# What is being asked
Find "pentru orasul dumneavoastra (o" below and begin at its line; stop after the line with "Подбирайте книги, соответствующие". Output those lines exactly, without pictures.
Data supplied Block Start
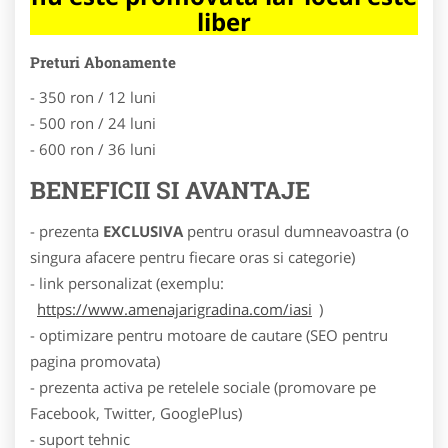
liber
Preturi Abonamente
- 350 ron / 12 luni
- 500 ron / 24 luni
- 600 ron / 36 luni
BENEFICII SI AVANTAJE
- prezenta
EXCLUSIVA
pentru orasul dumneavoastra (o
singura afacere pentru fiecare oras si categorie)
- link personalizat (exemplu:
https://www.amenajarigradina.com/iasi
)
- optimizare pentru motoare de cautare (SEO pentru
pagina promovata)
- prezenta activa pe retelele sociale (promovare pe
Facebook, Twitter, GooglePlus)
- suport tehnic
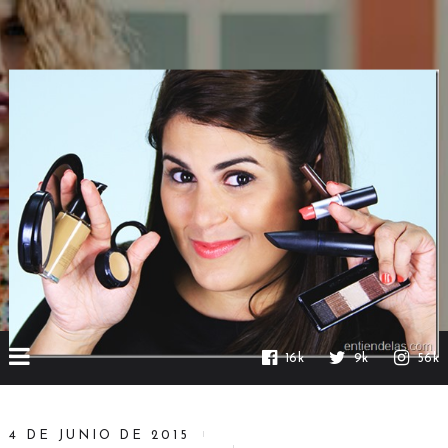
16k
9k
56k
4 DE JUNIO DE 2015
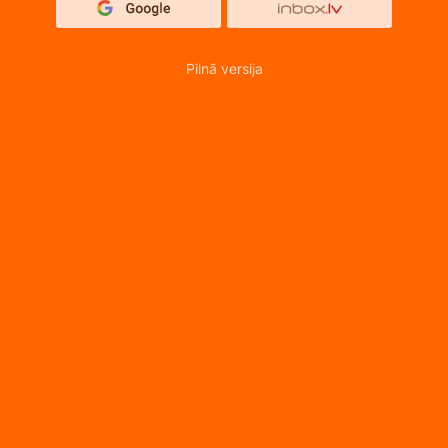
Pilnā versija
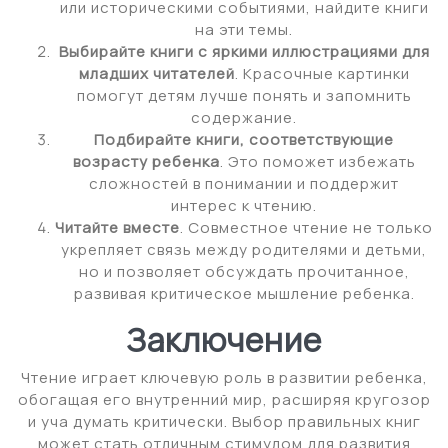
или историческими событиями, найдите книги
на эти темы.
Выбирайте книги с яркими иллюстрациями для
младших читателей
. Красочные картинки
помогут детям лучше понять и запомнить
содержание.
Подбирайте книги, соответствующие
возрасту ребенка
. Это поможет избежать
сложностей в понимании и поддержит
интерес к чтению.
Читайте вместе
. Совместное чтение не только
укрепляет связь между родителями и детьми,
но и позволяет обсуждать прочитанное,
развивая критическое мышление ребенка.
Заключение
Чтение играет ключевую роль в развитии ребенка,
обогащая его внутренний мир, расширяя кругозор
и уча думать критически. Выбор правильных книг
может стать отличным стимулом для развития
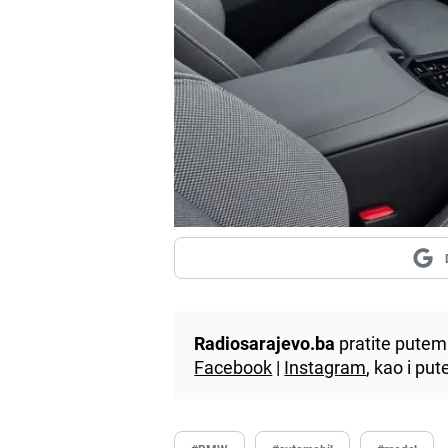
Radiosarajevo.ba
pratite putem 
Facebook
|
Instagram
, kao i p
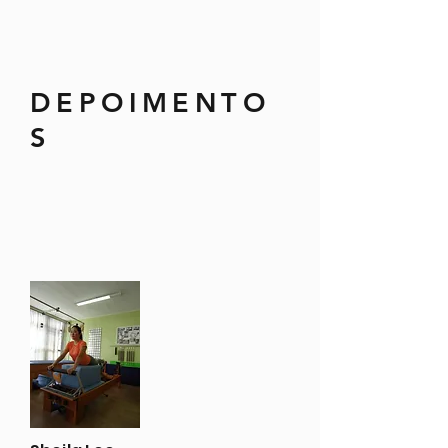
DEPOIMENTO
S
Data supplied Block End
# Exercise response
pentru orasul dumneavoastra (o
singura afacere pentru fiecare oras si categorie)
- link personalizat (exemplu:
https://www.amenajarigradina.com/iasi
)
- optimizare pentru motoare de cautare (SEO pentru
pagina promovata)
- prezenta activa pe retelele sociale (promovare pe
Facebook, Twitter, GooglePlus)
- suport tehnic
16k
9k
56k
4 DE JUNIO DE 2015
Pilnā versija
или историческими событиями, найдите книги
на эти темы.
Выбирайте книги с яркими иллюстрациями для
младших читателей
. Красочные картинки
помогут детям лучше понять и запомнить
содержание.
Подбирайте книги, соответствующие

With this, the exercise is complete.